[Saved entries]
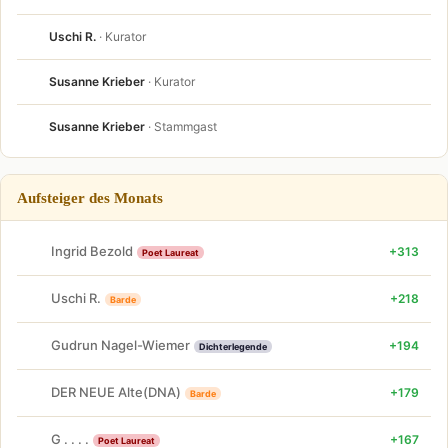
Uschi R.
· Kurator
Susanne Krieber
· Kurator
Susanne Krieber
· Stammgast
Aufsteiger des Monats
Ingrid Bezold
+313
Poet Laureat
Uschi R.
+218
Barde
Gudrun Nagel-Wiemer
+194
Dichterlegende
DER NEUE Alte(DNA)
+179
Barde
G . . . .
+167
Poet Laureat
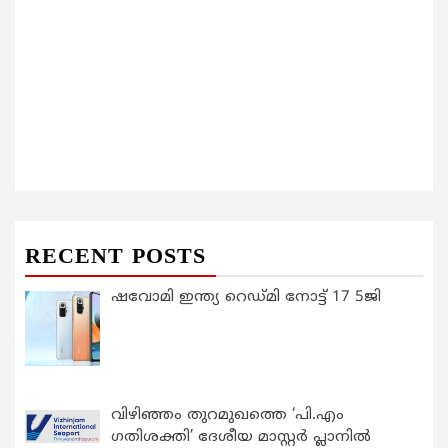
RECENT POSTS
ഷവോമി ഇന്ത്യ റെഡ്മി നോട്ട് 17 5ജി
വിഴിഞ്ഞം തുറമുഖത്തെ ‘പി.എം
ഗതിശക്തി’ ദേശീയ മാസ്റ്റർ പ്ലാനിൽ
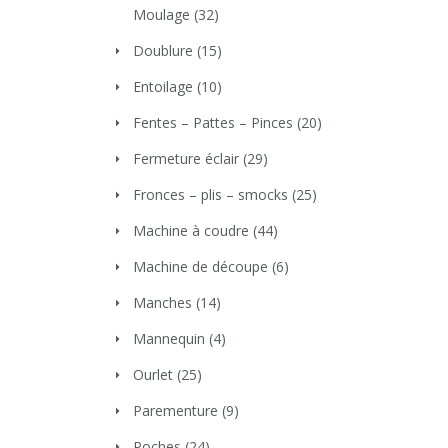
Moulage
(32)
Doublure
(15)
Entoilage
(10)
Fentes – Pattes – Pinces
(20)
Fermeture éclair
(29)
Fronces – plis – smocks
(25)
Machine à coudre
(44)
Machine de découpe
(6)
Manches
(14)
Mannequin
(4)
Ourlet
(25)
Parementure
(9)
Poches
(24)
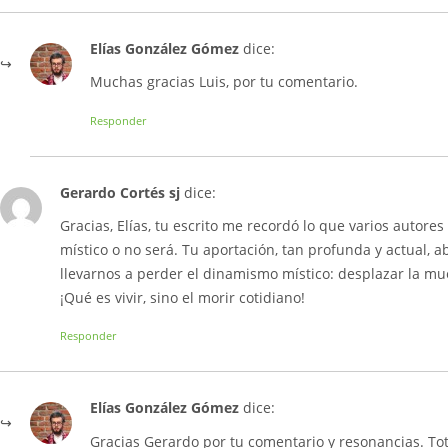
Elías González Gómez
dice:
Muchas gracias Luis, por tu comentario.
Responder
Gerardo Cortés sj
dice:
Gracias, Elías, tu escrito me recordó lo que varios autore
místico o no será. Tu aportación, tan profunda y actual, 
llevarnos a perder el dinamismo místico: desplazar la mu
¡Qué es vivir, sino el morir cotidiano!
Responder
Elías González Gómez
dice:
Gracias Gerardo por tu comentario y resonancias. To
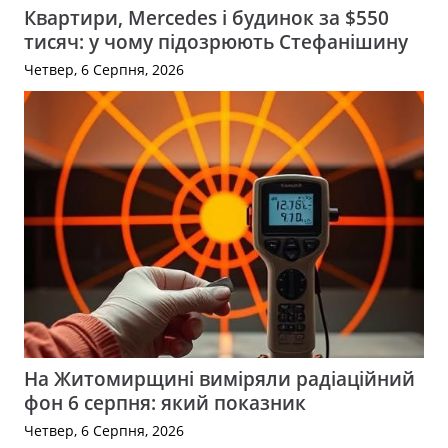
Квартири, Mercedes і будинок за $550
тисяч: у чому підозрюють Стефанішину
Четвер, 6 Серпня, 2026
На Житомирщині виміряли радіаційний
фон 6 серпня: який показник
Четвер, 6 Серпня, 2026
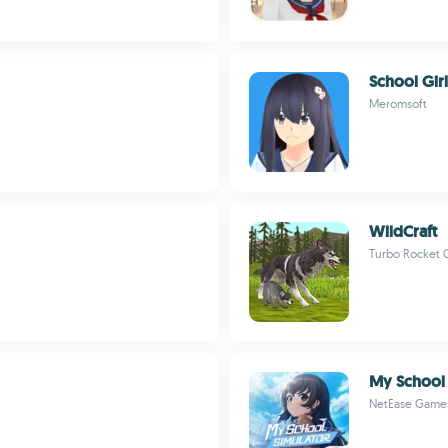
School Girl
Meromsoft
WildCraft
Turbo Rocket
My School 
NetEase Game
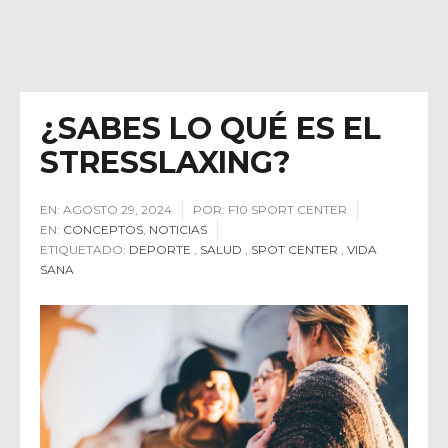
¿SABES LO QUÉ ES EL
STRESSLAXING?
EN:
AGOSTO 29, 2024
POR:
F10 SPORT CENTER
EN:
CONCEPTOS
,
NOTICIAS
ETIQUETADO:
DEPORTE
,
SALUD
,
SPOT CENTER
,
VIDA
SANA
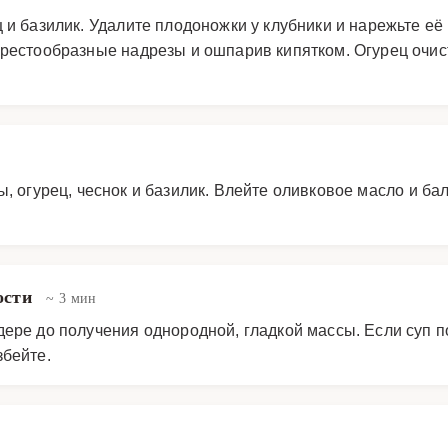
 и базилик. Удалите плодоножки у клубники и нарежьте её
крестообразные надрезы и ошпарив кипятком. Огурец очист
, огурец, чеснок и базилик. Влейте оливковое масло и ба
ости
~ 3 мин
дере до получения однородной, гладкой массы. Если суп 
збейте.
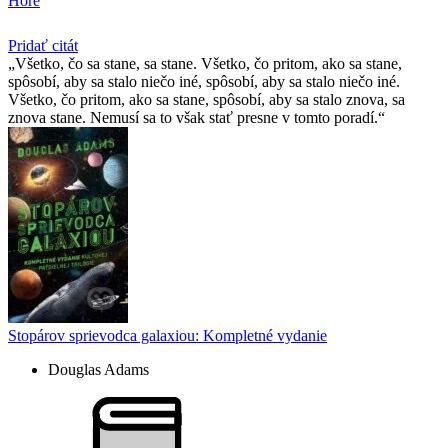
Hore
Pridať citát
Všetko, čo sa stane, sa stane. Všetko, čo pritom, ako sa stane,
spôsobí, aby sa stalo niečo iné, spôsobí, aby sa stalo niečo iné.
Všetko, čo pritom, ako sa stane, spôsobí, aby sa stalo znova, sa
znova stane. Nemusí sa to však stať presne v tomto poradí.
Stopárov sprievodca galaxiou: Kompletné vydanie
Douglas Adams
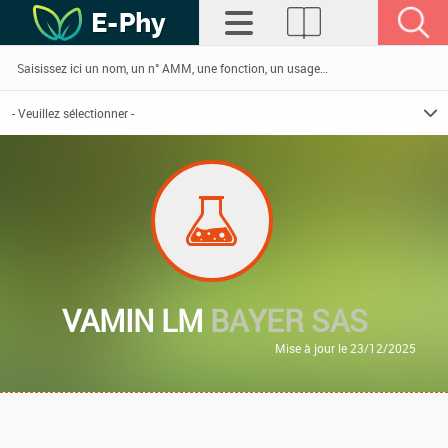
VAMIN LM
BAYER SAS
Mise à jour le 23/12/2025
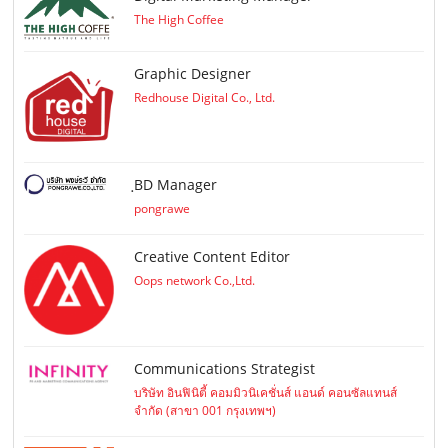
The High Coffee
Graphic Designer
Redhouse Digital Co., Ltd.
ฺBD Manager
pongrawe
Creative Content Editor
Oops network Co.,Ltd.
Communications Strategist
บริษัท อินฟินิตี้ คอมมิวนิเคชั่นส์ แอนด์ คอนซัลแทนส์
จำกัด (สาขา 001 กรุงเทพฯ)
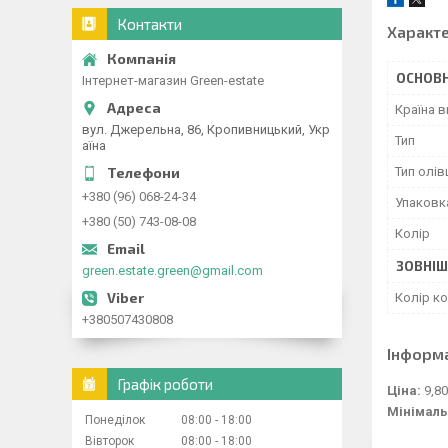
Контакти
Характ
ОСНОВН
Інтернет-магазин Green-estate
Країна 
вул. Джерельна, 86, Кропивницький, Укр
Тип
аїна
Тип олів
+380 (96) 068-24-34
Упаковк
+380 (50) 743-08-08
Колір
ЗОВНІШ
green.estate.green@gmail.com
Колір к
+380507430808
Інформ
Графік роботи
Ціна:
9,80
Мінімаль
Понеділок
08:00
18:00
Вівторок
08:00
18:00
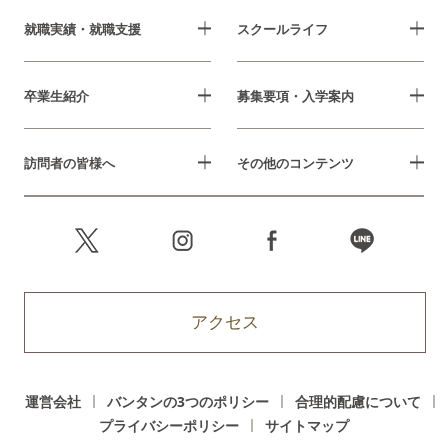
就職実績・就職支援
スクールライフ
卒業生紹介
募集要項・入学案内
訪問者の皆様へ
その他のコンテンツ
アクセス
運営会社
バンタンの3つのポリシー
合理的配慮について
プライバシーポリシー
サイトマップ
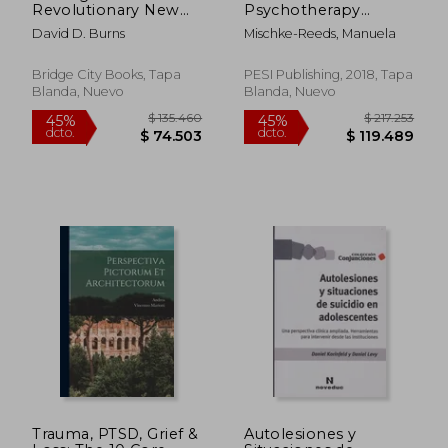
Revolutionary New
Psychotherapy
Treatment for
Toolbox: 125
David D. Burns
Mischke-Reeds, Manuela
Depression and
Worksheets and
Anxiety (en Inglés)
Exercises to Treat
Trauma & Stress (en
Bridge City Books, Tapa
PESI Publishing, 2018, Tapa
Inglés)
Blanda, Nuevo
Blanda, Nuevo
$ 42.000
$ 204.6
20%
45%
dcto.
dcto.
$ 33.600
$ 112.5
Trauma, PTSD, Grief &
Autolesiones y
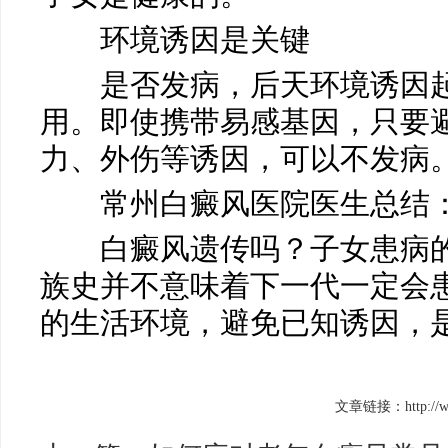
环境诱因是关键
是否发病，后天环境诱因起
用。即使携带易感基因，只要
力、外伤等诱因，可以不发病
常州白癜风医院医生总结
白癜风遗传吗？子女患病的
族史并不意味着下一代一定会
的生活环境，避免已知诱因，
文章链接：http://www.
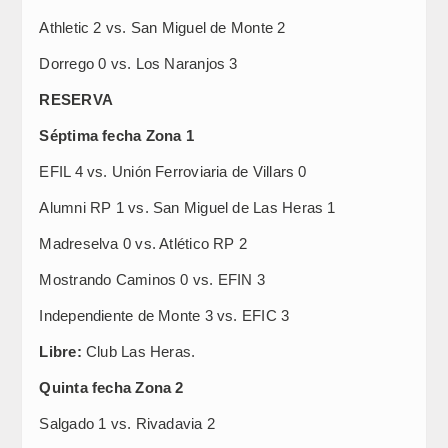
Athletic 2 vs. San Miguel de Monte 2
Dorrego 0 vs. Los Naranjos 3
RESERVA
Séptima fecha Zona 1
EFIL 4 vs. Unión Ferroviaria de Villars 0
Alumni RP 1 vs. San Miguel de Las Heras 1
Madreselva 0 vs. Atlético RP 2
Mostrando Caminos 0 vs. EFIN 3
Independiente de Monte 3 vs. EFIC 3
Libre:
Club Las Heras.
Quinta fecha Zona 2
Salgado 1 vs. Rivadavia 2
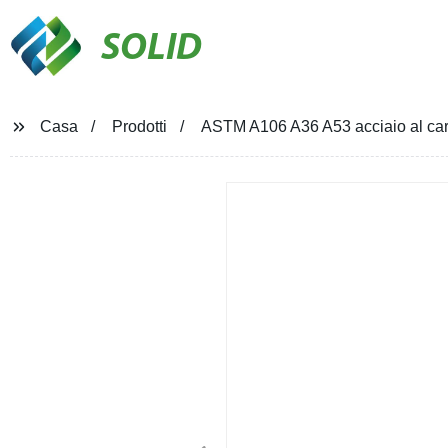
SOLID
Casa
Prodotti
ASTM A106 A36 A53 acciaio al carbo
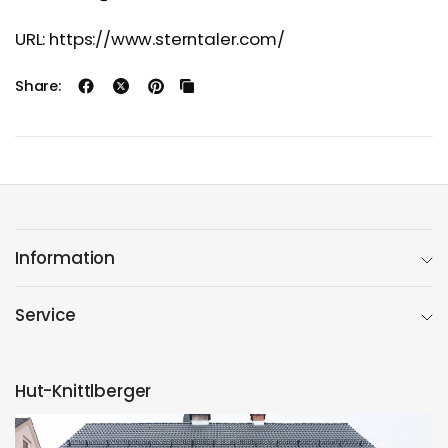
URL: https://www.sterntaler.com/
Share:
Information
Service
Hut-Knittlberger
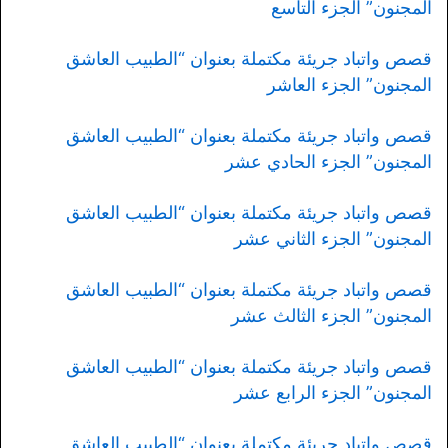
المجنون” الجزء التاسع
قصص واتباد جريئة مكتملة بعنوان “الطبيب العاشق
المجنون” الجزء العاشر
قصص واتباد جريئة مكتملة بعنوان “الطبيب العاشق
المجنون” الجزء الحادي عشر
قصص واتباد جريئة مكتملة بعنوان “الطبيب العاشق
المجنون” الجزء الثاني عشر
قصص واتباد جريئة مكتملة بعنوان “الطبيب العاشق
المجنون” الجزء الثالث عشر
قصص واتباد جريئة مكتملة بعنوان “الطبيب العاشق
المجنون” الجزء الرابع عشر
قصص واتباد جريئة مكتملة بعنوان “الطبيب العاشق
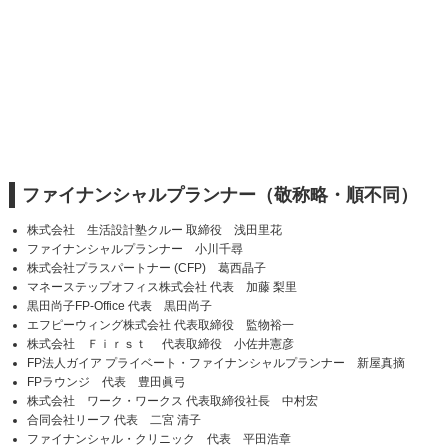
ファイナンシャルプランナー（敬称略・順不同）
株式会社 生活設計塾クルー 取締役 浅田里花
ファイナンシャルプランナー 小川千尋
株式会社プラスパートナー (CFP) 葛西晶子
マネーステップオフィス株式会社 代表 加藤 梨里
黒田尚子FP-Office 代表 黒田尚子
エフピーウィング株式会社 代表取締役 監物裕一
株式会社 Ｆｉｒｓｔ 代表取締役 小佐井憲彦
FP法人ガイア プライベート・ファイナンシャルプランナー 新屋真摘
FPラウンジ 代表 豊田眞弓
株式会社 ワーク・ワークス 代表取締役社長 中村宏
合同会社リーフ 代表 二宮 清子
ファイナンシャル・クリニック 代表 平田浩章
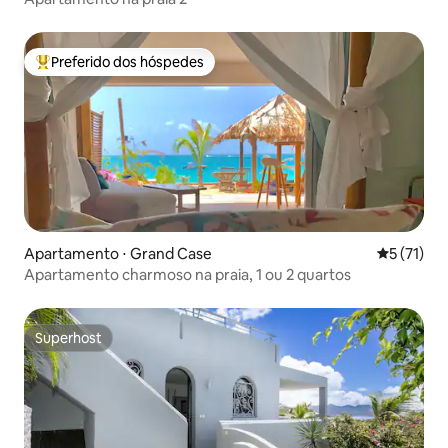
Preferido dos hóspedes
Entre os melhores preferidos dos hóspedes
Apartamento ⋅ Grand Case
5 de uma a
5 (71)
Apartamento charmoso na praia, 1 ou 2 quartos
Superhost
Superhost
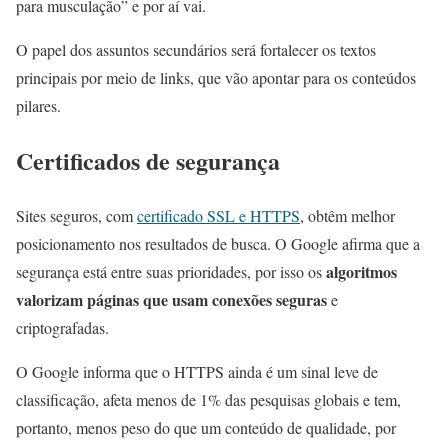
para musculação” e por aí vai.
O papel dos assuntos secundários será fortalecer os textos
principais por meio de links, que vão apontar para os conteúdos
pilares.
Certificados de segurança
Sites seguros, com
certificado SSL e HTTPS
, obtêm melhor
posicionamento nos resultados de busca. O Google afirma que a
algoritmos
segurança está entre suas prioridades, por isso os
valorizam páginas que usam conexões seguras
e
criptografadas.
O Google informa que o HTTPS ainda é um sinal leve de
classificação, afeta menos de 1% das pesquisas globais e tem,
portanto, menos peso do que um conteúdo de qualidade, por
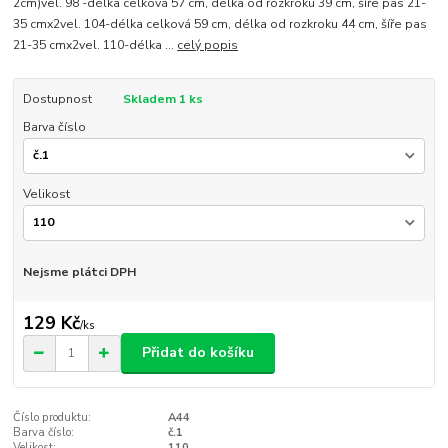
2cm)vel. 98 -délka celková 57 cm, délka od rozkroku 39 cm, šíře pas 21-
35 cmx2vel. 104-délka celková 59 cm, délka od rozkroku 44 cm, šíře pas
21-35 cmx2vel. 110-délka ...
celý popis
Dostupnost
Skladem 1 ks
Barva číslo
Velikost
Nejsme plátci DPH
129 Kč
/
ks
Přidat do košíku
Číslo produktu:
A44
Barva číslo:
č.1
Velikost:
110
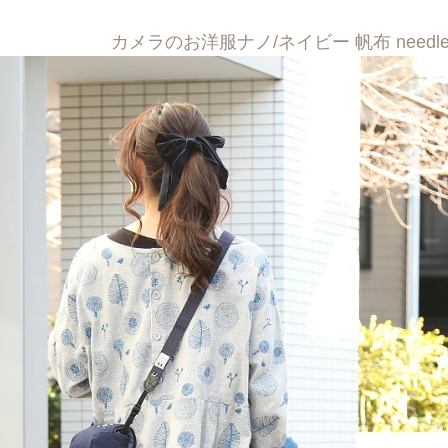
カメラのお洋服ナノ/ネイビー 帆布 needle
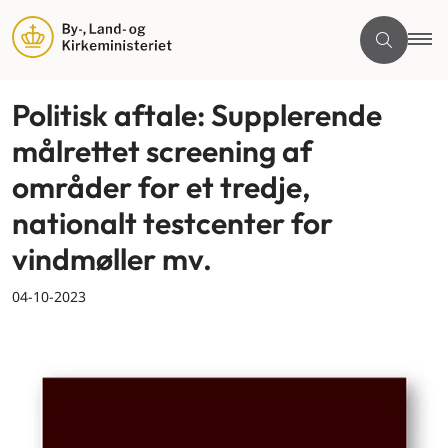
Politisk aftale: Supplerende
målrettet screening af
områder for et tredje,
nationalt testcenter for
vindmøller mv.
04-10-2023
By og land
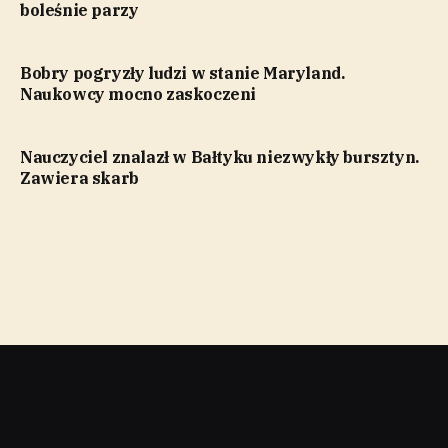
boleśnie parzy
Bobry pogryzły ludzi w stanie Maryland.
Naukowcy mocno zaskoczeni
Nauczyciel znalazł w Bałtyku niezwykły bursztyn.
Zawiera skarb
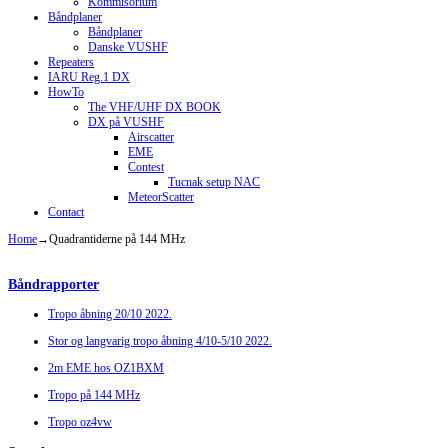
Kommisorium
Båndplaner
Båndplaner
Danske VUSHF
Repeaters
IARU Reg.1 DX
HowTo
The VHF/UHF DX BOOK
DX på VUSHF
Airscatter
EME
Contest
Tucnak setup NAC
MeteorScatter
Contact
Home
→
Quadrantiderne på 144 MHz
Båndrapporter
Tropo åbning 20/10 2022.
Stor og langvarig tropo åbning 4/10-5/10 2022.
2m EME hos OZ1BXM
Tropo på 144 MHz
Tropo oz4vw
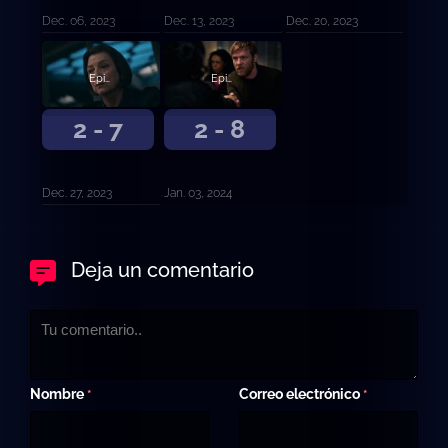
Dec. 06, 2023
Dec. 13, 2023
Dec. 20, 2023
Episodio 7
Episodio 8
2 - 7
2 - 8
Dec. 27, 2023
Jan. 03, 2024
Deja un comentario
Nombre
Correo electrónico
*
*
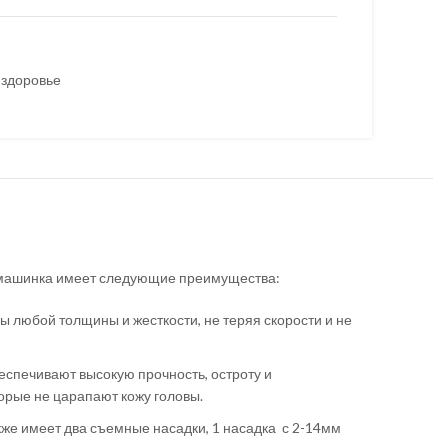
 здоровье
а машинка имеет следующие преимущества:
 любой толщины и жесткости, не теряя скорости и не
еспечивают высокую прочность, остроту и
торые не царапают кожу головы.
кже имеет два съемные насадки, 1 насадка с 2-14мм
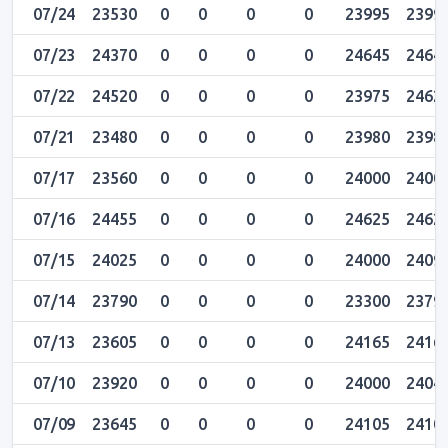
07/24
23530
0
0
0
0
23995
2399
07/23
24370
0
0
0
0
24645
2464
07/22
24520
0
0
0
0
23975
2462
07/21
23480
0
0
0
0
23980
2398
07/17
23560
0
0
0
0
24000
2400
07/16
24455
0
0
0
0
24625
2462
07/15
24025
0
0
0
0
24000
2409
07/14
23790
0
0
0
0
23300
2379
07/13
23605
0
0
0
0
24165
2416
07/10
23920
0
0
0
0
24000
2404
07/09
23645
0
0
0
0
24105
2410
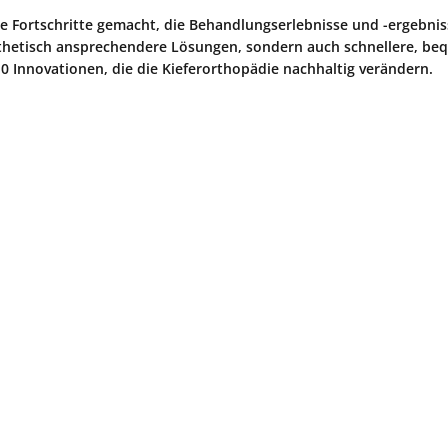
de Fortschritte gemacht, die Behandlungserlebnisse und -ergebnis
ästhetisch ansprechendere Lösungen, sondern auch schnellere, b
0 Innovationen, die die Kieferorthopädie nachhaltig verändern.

• **GOAL OF THE EXERCISE**
Copy all the lines above that hold the string "celková".

• **RESULT OF THIS EXERCISE**
2cm)vel. 98 -délka celková 57 cm, délka od rozkroku 39 cm, šíře pas 21-
35 cmx2vel. 104-délka celková 59 cm, délka od rozkroku 44 cm, šíře pas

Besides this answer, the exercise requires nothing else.